By Symeon Missios, MD — Long Island Brain & Spine

It almost always starts the same way. A patient comes in for something unrelated — a persistent headache after a car accident, dizziness that wouldn’t go away, a minor fall with a confused moment. A CT or MRI is ordered. The scan finds the original problem, which turns out to be minor.
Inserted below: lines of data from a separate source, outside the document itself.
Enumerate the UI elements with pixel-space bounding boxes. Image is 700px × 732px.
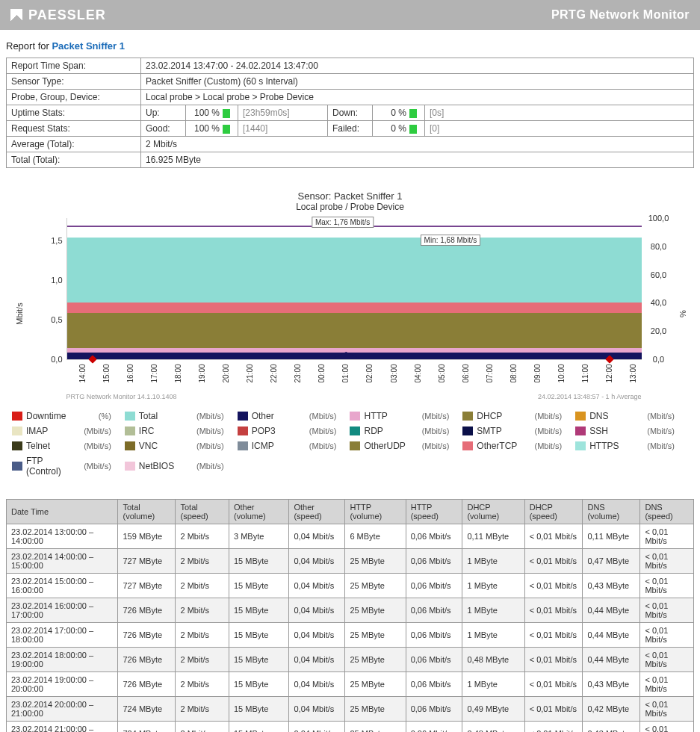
table-cell: < 0,01 Mbit/s <box>640 549 694 574</box>
table-cell: 2 Mbit/s <box>176 549 229 574</box>
table-cell: 0,43 MByte <box>583 574 640 598</box>
table-cell: < 0,01 Mbit/s <box>640 623 694 648</box>
table-cell: < 0,01 Mbit/s <box>524 549 583 574</box>
xtick: 18:00 <box>174 362 201 385</box>
xtick: 15:00 <box>102 362 129 385</box>
ytick-left: 0,5 <box>40 315 63 324</box>
legend-unit: (Mbit/s) <box>534 441 575 450</box>
table-cell: 726 MByte <box>118 623 176 648</box>
up-dur: [23h59m0s] <box>238 105 328 121</box>
legend-swatch-icon <box>350 427 360 435</box>
table-header-cell: DHCP (speed) <box>524 500 583 524</box>
table-header-row: Date TimeTotal (volume)Total (speed)Othe… <box>7 500 694 524</box>
legend-swatch-icon <box>238 427 248 435</box>
table-cell: < 0,01 Mbit/s <box>640 574 694 598</box>
status-ok-icon <box>223 125 230 134</box>
xtick: 09:00 <box>533 362 560 385</box>
xtick: 21:00 <box>246 362 273 385</box>
legend-label: ICMP <box>252 441 274 451</box>
table-cell: 23.02.2014 16:00:00 – 17:00:00 <box>7 598 118 623</box>
table-cell: < 0,01 Mbit/s <box>524 524 583 549</box>
legend-swatch-icon <box>350 412 360 421</box>
table-cell: 25 MByte <box>345 672 406 697</box>
table-cell: 727 MByte <box>118 574 176 598</box>
uptime-label: Uptime Stats: <box>7 105 141 121</box>
table-cell: 6 MByte <box>345 524 406 549</box>
legend-unit: (Mbit/s) <box>422 427 463 435</box>
ytick-right: 40,0 <box>646 298 672 307</box>
legend-swatch-icon <box>125 441 135 450</box>
ytick-right: 80,0 <box>646 242 672 251</box>
legend-unit: (Mbit/s) <box>196 441 238 450</box>
table-cell: < 0,01 Mbit/s <box>524 574 583 598</box>
legend-swatch-icon <box>125 462 135 471</box>
legend-unit: (Mbit/s) <box>196 427 238 435</box>
table-cell: 0,04 Mbit/s <box>289 722 345 733</box>
legend-swatch-icon <box>12 462 22 471</box>
legend-entry: POP3(Mbit/s) <box>238 426 350 436</box>
legend-entry: DNS(Mbit/s) <box>575 411 688 421</box>
table-header-cell: DNS (speed) <box>640 500 694 524</box>
xtick: 08:00 <box>509 362 536 385</box>
table-cell: 1 MByte <box>462 549 524 574</box>
table-cell: 1 MByte <box>462 672 524 697</box>
table-cell: 15 MByte <box>229 598 289 623</box>
report-meta-table: Report Time Span: 23.02.2014 13:47:00 - … <box>6 58 694 168</box>
table-cell: < 0,01 Mbit/s <box>524 598 583 623</box>
xtick: 16:00 <box>126 362 153 385</box>
table-header-cell: Other (speed) <box>289 500 345 524</box>
table-cell: 0,06 Mbit/s <box>406 648 462 672</box>
table-cell: 23.02.2014 17:00:00 – 18:00:00 <box>7 623 118 648</box>
good-label: Good: <box>141 121 186 137</box>
xtick: 10:00 <box>557 362 584 385</box>
table-cell: 2 Mbit/s <box>176 697 229 722</box>
table-cell: 23.02.2014 18:00:00 – 19:00:00 <box>7 648 118 672</box>
table-cell: 15 MByte <box>229 697 289 722</box>
paessler-logo-icon <box>10 9 22 21</box>
table-cell: 15 MByte <box>229 574 289 598</box>
table-header-cell: DHCP (volume) <box>462 500 524 524</box>
legend-swatch-icon <box>12 441 22 450</box>
legend-swatch-icon <box>462 412 473 421</box>
legend-entry: ICMP(Mbit/s) <box>238 441 350 451</box>
xtick: 17:00 <box>150 362 177 385</box>
legend-label: RDP <box>364 426 382 436</box>
legend-label: IMAP <box>26 426 48 436</box>
table-cell: 0,06 Mbit/s <box>406 598 462 623</box>
xtick: 19:00 <box>198 362 225 385</box>
legend-swatch-icon <box>12 412 22 421</box>
table-header-cell: HTTP (volume) <box>345 500 406 524</box>
table-cell: 25 MByte <box>345 574 406 598</box>
legend-label: FTP (Control) <box>26 456 80 477</box>
legend-entry: SSH(Mbit/s) <box>575 426 688 436</box>
table-header-cell: DNS (volume) <box>583 500 640 524</box>
brand-text: PAESSLER <box>28 7 106 23</box>
table-row: 23.02.2014 18:00:00 – 19:00:00726 MByte2… <box>7 648 694 672</box>
down-pct: 0 % <box>373 105 425 121</box>
table-cell: 25 MByte <box>345 722 406 733</box>
sensortype-label: Sensor Type: <box>7 74 141 90</box>
xtick: 03:00 <box>390 362 417 385</box>
legend-swatch-icon <box>12 427 22 435</box>
table-row: 23.02.2014 19:00:00 – 20:00:00726 MByte2… <box>7 672 694 697</box>
table-cell: 0,04 Mbit/s <box>289 549 345 574</box>
total-value: 16.925 MByte <box>141 152 694 168</box>
ytick-right: 60,0 <box>646 270 672 279</box>
sensor-link[interactable]: Packet Sniffer 1 <box>52 40 125 52</box>
legend-swatch-icon <box>575 441 586 450</box>
table-row: 23.02.2014 16:00:00 – 17:00:00726 MByte2… <box>7 598 694 623</box>
legend-unit: (Mbit/s) <box>647 427 688 435</box>
table-cell: 25 MByte <box>345 549 406 574</box>
table-cell: 0,11 MByte <box>583 524 640 549</box>
pgd-value: Local probe > Local probe > Probe Device <box>141 90 694 105</box>
legend-label: DHCP <box>477 411 502 421</box>
table-cell: 15 MByte <box>229 549 289 574</box>
table-cell: 0,49 MByte <box>462 697 524 722</box>
table-cell: 25 MByte <box>345 648 406 672</box>
legend-label: HTTP <box>364 411 387 421</box>
table-cell: 159 MByte <box>118 524 176 549</box>
table-cell: 23.02.2014 15:00:00 – 16:00:00 <box>7 574 118 598</box>
chart-footer-right: 24.02.2014 13:48:57 - 1 h Average <box>538 393 641 400</box>
timespan-label: Report Time Span: <box>7 58 141 74</box>
brand: PAESSLER <box>10 7 106 23</box>
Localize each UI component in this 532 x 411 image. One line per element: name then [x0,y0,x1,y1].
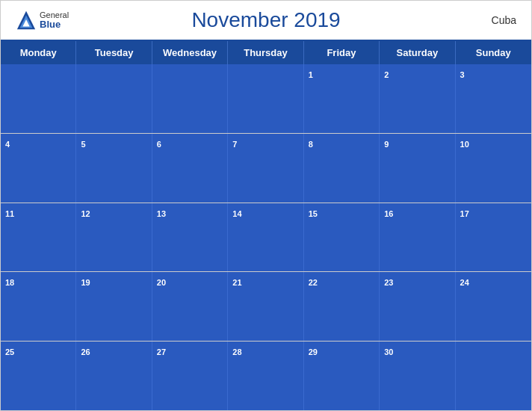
day-cell: 1 [304,64,380,133]
day-cell: 26 [76,342,152,410]
day-number: 21 [232,278,241,287]
day-header-friday: Friday [304,41,380,64]
day-header-monday: Monday [1,41,76,64]
day-header-wednesday: Wednesday [152,41,228,64]
day-number: 27 [157,347,166,356]
day-number: 17 [460,209,469,218]
day-cell: 16 [380,203,455,272]
day-number: 13 [157,209,166,218]
week-row-3: 18192021222324 [1,272,531,342]
day-cell: 14 [228,203,303,272]
week-row-1: 45678910 [1,134,531,203]
day-number: 23 [384,278,393,287]
day-cell: 18 [1,272,76,341]
day-cell: 28 [228,342,303,410]
day-cell [228,64,303,133]
day-cell: 15 [304,203,380,272]
day-cell: 20 [152,272,228,341]
day-cell: 6 [152,134,228,203]
day-cell [1,64,76,133]
day-number: 19 [81,278,90,287]
day-number: 25 [5,347,14,356]
calendar-title: November 2019 [191,8,340,32]
week-row-2: 11121314151617 [1,203,531,273]
day-number: 22 [309,278,318,287]
day-cell [456,342,531,410]
day-number: 30 [384,347,393,356]
day-header-thursday: Thursday [228,41,303,64]
day-number: 28 [232,347,241,356]
day-cell: 22 [304,272,380,341]
day-cell: 7 [228,134,303,203]
week-row-0: 123 [1,64,531,134]
logo: General Blue [16,10,69,31]
day-number: 4 [5,140,10,149]
day-number: 18 [5,278,14,287]
day-cell: 17 [456,203,531,272]
day-cell: 30 [380,342,455,410]
day-number: 3 [460,70,465,79]
day-cell: 8 [304,134,380,203]
day-number: 12 [81,209,90,218]
day-cell: 25 [1,342,76,410]
day-cell [152,64,228,133]
day-cell: 11 [1,203,76,272]
day-number: 5 [81,140,85,149]
day-number: 7 [232,140,237,149]
day-cell: 10 [456,134,531,203]
logo-text: General Blue [40,11,69,29]
day-cell: 27 [152,342,228,410]
logo-icon [16,10,37,31]
day-number: 20 [157,278,166,287]
day-number: 14 [232,209,241,218]
day-cell: 24 [456,272,531,341]
day-number: 26 [81,347,90,356]
day-cell: 21 [228,272,303,341]
day-cell: 4 [1,134,76,203]
day-number: 2 [384,70,389,79]
day-number: 9 [384,140,389,149]
day-header-sunday: Sunday [456,41,531,64]
day-cell: 13 [152,203,228,272]
calendar-grid: Monday Tuesday Wednesday Thursday Friday… [1,40,531,410]
calendar-container: General Blue November 2019 Cuba Monday T… [0,0,532,411]
day-cell [76,64,152,133]
day-cell: 3 [456,64,531,133]
day-number: 6 [157,140,161,149]
day-header-tuesday: Tuesday [76,41,152,64]
day-cell: 5 [76,134,152,203]
calendar-header: General Blue November 2019 Cuba [1,1,531,40]
week-row-4: 252627282930 [1,342,531,410]
calendar-weeks: 1234567891011121314151617181920212223242… [1,64,531,410]
day-number: 8 [309,140,313,149]
day-cell: 19 [76,272,152,341]
day-cell: 12 [76,203,152,272]
day-cell: 2 [380,64,455,133]
day-number: 15 [309,209,318,218]
day-cell: 23 [380,272,455,341]
day-cell: 9 [380,134,455,203]
day-number: 16 [384,209,393,218]
day-number: 10 [460,140,469,149]
day-headers-row: Monday Tuesday Wednesday Thursday Friday… [1,41,531,64]
day-number: 24 [460,278,469,287]
day-number: 1 [309,70,313,79]
logo-blue: Blue [40,19,69,29]
day-header-saturday: Saturday [380,41,455,64]
day-number: 11 [5,209,14,218]
day-cell: 29 [304,342,380,410]
day-number: 29 [309,347,318,356]
country-label: Cuba [492,14,516,26]
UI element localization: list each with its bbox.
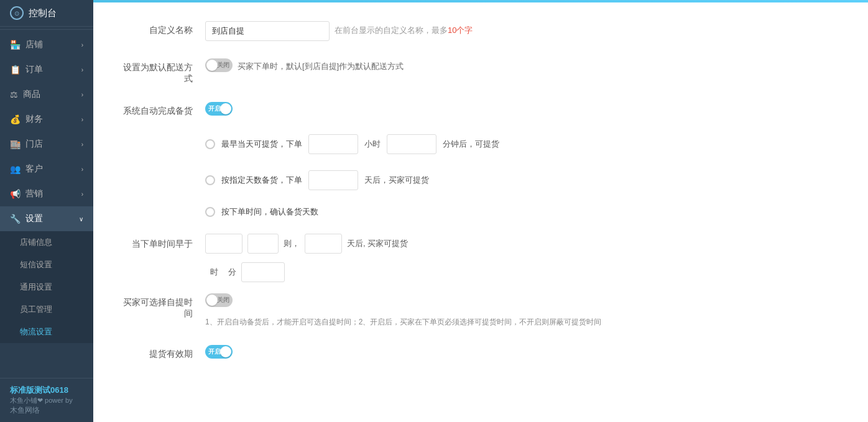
finance-arrow-icon: ›: [81, 116, 83, 123]
settings-arrow-icon: ∨: [79, 216, 83, 222]
sidebar: ⊙ 控制台 🏪 店铺 › 📋 订单 › ⚖ 商品 › 💰 财务 › 🏬 门: [0, 0, 93, 422]
custom-name-content: 在前台显示的自定义名称，最多10个字: [205, 21, 843, 41]
sidebar-item-customers-label: 客户: [25, 163, 43, 175]
pickup-validity-knob: [220, 346, 231, 357]
by-order-time-label: 按下单时间，确认备货天数: [221, 206, 318, 218]
auto-stock-content: 开启: [205, 102, 843, 116]
order-time-shi: 时: [210, 267, 218, 278]
default-delivery-hint: 买家下单时，默认[到店自提]作为默认配送方式: [238, 58, 404, 72]
sidebar-sub-item-store-info[interactable]: 店铺信息: [0, 231, 93, 254]
sidebar-item-orders[interactable]: 📋 订单 ›: [0, 57, 93, 82]
specified-days-radio-row: 按指定天数备货，下单 天后，买家可提货: [205, 170, 429, 190]
pickup-validity-toggle-text: 开启: [208, 347, 221, 356]
order-time-days-input[interactable]: [305, 234, 342, 254]
sidebar-item-products[interactable]: ⚖ 商品 ›: [0, 82, 93, 107]
default-delivery-toggle[interactable]: 关闭: [205, 58, 233, 72]
auto-stock-label: 系统自动完成备货: [118, 102, 205, 117]
auto-stock-knob: [220, 103, 231, 114]
sidebar-item-store-label: 店铺: [25, 39, 43, 50]
sidebar-sub-item-staff[interactable]: 员工管理: [0, 298, 93, 321]
buyer-select-time-toggle[interactable]: 关闭: [205, 293, 233, 307]
earliest-same-day-radio[interactable]: [205, 139, 215, 149]
sidebar-item-shops[interactable]: 🏬 门店 ›: [0, 132, 93, 157]
earliest-hours-input[interactable]: [308, 134, 358, 154]
company-name: 木鱼网络: [10, 405, 83, 416]
buyer-select-hint: 1、开启自动备货后，才能开启可选自提时间；2、开启后，买家在下单页必须选择可提货…: [205, 317, 601, 328]
default-delivery-toggle-wrap: 关闭: [205, 58, 233, 72]
order-time-before-row: 当下单时间早于 则， 天后, 买家可提货 时 分: [118, 234, 843, 286]
orders-arrow-icon: ›: [81, 67, 83, 73]
shops-icon: 🏬: [10, 139, 21, 149]
products-icon: ⚖: [10, 89, 18, 99]
default-delivery-content: 关闭 买家下单时，默认[到店自提]作为默认配送方式: [205, 58, 843, 72]
pickup-validity-toggle[interactable]: 开启: [205, 345, 233, 359]
toggle-knob: [206, 60, 218, 71]
earliest-same-day-radio-row: 最早当天可提货，下单 小时 分钟后，可提货: [205, 134, 499, 154]
products-arrow-icon: ›: [81, 91, 83, 98]
sidebar-sub-item-general[interactable]: 通用设置: [0, 276, 93, 298]
specified-days-unit: 天后，买家可提货: [364, 175, 429, 186]
earliest-hours-unit: 小时: [364, 139, 381, 150]
earliest-minutes-input[interactable]: [387, 134, 436, 154]
store-arrow-icon: ›: [81, 42, 83, 48]
order-time-extra-input[interactable]: [241, 262, 285, 282]
order-time-before-content: 则， 天后, 买家可提货 时 分: [205, 234, 843, 286]
sidebar-item-store[interactable]: 🏪 店铺 ›: [0, 32, 93, 57]
earliest-minutes-unit: 分钟后，可提货: [443, 139, 499, 150]
customers-icon: 👥: [10, 164, 21, 174]
custom-name-input[interactable]: [205, 21, 330, 41]
sidebar-item-products-label: 商品: [23, 89, 40, 100]
buyer-select-time-content: 关闭 1、开启自动备货后，才能开启可选自提时间；2、开启后，买家在下单页必须选择…: [205, 293, 843, 328]
buyer-select-time-row: 买家可选择自提时间 关闭 1、开启自动备货后，才能开启可选自提时间；2、开启后，…: [118, 293, 843, 328]
sidebar-header-label: 控制台: [29, 7, 57, 19]
settings-icon: 🔧: [10, 214, 21, 224]
order-time-sep: 则，: [284, 238, 300, 249]
specified-days-row: 按指定天数备货，下单 天后，买家可提货: [205, 170, 843, 199]
by-order-time-row: 按下单时间，确认备货天数: [205, 206, 843, 226]
order-time-row-2: 时 分: [205, 262, 285, 282]
order-time-hour-input[interactable]: [205, 234, 242, 254]
sidebar-item-customers[interactable]: 👥 客户 ›: [0, 157, 93, 181]
content-area: 自定义名称 在前台显示的自定义名称，最多10个字 设置为默认配送方式 关闭 买家…: [93, 2, 868, 396]
store-icon: 🏪: [10, 40, 21, 50]
auto-stock-toggle[interactable]: 开启: [205, 102, 233, 116]
settings-submenu: 店铺信息 短信设置 通用设置 员工管理 物流设置: [0, 231, 93, 343]
buyer-select-knob: [206, 295, 218, 306]
pickup-validity-label: 提货有效期: [118, 345, 205, 360]
custom-name-row: 自定义名称 在前台显示的自定义名称，最多10个字: [118, 21, 843, 41]
marketing-arrow-icon: ›: [81, 191, 83, 198]
orders-icon: 📋: [10, 65, 21, 75]
order-time-min-input[interactable]: [247, 234, 279, 254]
customers-arrow-icon: ›: [81, 166, 83, 173]
main-content: 自定义名称 在前台显示的自定义名称，最多10个字 设置为默认配送方式 关闭 买家…: [93, 0, 868, 422]
custom-name-hint: 在前台显示的自定义名称，最多10个字: [335, 21, 473, 36]
powered-by: 木鱼小铺❤ power by: [10, 396, 83, 405]
by-order-time-radio[interactable]: [205, 207, 215, 217]
custom-name-label: 自定义名称: [118, 21, 205, 36]
earliest-same-day-row: 最早当天可提货，下单 小时 分钟后，可提货: [205, 134, 843, 163]
shops-arrow-icon: ›: [81, 141, 83, 148]
finance-icon: 💰: [10, 114, 21, 124]
buyer-select-toggle-text: 关闭: [217, 296, 229, 305]
sidebar-item-settings[interactable]: 🔧 设置 ∨: [0, 206, 93, 231]
sidebar-sub-item-sms[interactable]: 短信设置: [0, 254, 93, 276]
sidebar-item-finance[interactable]: 💰 财务 ›: [0, 107, 93, 132]
buyer-select-time-label: 买家可选择自提时间: [118, 293, 205, 319]
sidebar-item-orders-label: 订单: [25, 64, 43, 75]
toggle-off-text: 关闭: [217, 61, 229, 70]
pickup-validity-row: 提货有效期 开启: [118, 345, 843, 360]
specified-days-label: 按指定天数备货，下单: [221, 175, 302, 186]
sidebar-sub-item-logistics[interactable]: 物流设置: [0, 321, 93, 343]
sidebar-header[interactable]: ⊙ 控制台: [0, 0, 93, 27]
specified-days-radio[interactable]: [205, 175, 215, 185]
dashboard-icon: ⊙: [10, 6, 24, 20]
auto-stock-toggle-text: 开启: [208, 104, 221, 113]
default-delivery-label: 设置为默认配送方式: [118, 58, 205, 85]
sidebar-item-marketing[interactable]: 📢 营销 ›: [0, 181, 93, 206]
default-delivery-row: 设置为默认配送方式 关闭 买家下单时，默认[到店自提]作为默认配送方式: [118, 58, 843, 85]
order-time-fen: 分: [228, 267, 236, 278]
order-time-unit: 天后, 买家可提货: [347, 238, 408, 249]
sidebar-item-marketing-label: 营销: [25, 188, 43, 200]
specified-days-input[interactable]: [308, 170, 358, 190]
sidebar-bottom: 标准版测试0618 木鱼小铺❤ power by 木鱼网络: [0, 378, 93, 422]
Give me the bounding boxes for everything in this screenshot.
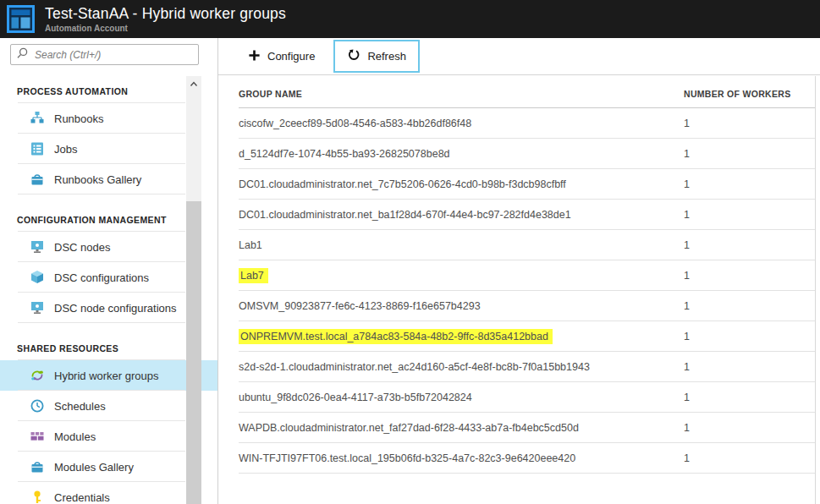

But buried in the radiologist’s report is a single sentence that will change the way this patient thinks about their health for weeks, possibly years: “Incidental finding: small enhancing lesion, likely meningioma.”

And just like that, someone who walked into the hospital for something else is now sitting across from a neurosurgeon, asking a question I hear constantly in my offices in West Islip and Smithtown: “Do I need brain surgery?”

The honest answer, most of the time, is no. At least not now. Sometimes never.

This post is the brain-tumor companion to one I wrote recently about spine surgery you probably don’t need. The theme is the same: the right surgery, at the right time, for the right patient, is one of the most powerful tools in medicine. But for many people who walk into my office with a small brain tumor on their MRI, the wisest decision is to watch and wait — not because we’re giving up, but because that’s genuinely the best medicine [1,2].

Let me explain why.

The Quiet Explosion of “Incidental” Brain Tumors

We live in the age of the MRI. Scans have gotten cheaper, faster, and more widely available. People get them for headaches, for sinus problems, after minor head bumps, as part of research studies. And as MRIs have become more common, something interesting has happened: we find a lot more small brain tumors than we used to, not because they’re becoming more common, but because we’re looking at more brains.

Most of these incidental findings are small, benign, and growing slowly — if they’re growing at all. Many have probably been there for years, quietly minding their own business, causing no symptoms and no meaningful health risk. In a landmark population study of 2,000 adults who had a research brain MRI, roughly 1.6% had a previously unknown benign primary tumor — mostly meningiomas — and the scan itself did not create the tumor [3]. It just revealed something that was already there.

That changes the calculation in a powerful way. The question stops being “how do we fix this?” and becomes “does this actually need fixing?”

The Most Common Small Brain Tumors I’m Asked About

Three types come up again and again in consultation for small, incidentally discovered brain tumors. Here’s how I think about each.

Meningiomas (the main player)

A meningioma is a tumor that grows from the meninges — the thin membranes that wrap around the brain. About 90% of meningiomas are benign (WHO Grade 1), slow-growing, and perfectly capable of being observed for years without causing harm [4].

Meningiomas are, by far, the most common tumor I’m asked to evaluate after an “incidental finding” on an MRI. They’re especially common in women, typically appear after age 50, and frequently show up in people who have no symptoms at all. Many are caught on scans done for something completely unrelated — a workup for dizziness, a concussion evaluation, even a research study.

Here’s what the data shows consistently: the majority of small, incidentally discovered meningiomas grow slowly or not at all [1,2,4]. When they do grow, the rate is usually measured i

n millimeters per year, sometimes less. Prospective studies following these tumors long-term have shown that active monitoring is safe, that growth tends to decelerate over time, and that intervention can be safely deferred — often indefinitely — in more than 40% of patients [1,2]. For a small meningioma in a person with no symptoms, surgery is frequently the wrong first move — observation with serial MRIs is often the right one.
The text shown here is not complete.